BRIEF – Within the entries below, the lines from the one with "and catching threats before they spread." through the one with "risky clicks" are to be set down exactly, both ends kept.

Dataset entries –
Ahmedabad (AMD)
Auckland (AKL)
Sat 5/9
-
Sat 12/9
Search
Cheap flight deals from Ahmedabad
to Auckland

--

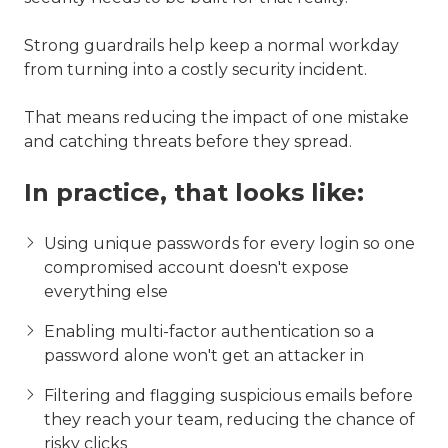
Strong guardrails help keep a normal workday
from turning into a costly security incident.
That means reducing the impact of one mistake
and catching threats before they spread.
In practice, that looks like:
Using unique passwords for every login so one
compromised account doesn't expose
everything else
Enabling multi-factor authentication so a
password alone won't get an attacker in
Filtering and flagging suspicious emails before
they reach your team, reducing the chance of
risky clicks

RESPONSE AREA –
and catching threats before they spread.
In practice, that looks like:
Using unique passwords for every login so one
compromised account doesn't expose
everything else
Enabling multi-factor authentication so a
password alone won't get an attacker in
Filtering and flagging suspicious emails before
they reach your team, reducing the chance of
risky clicks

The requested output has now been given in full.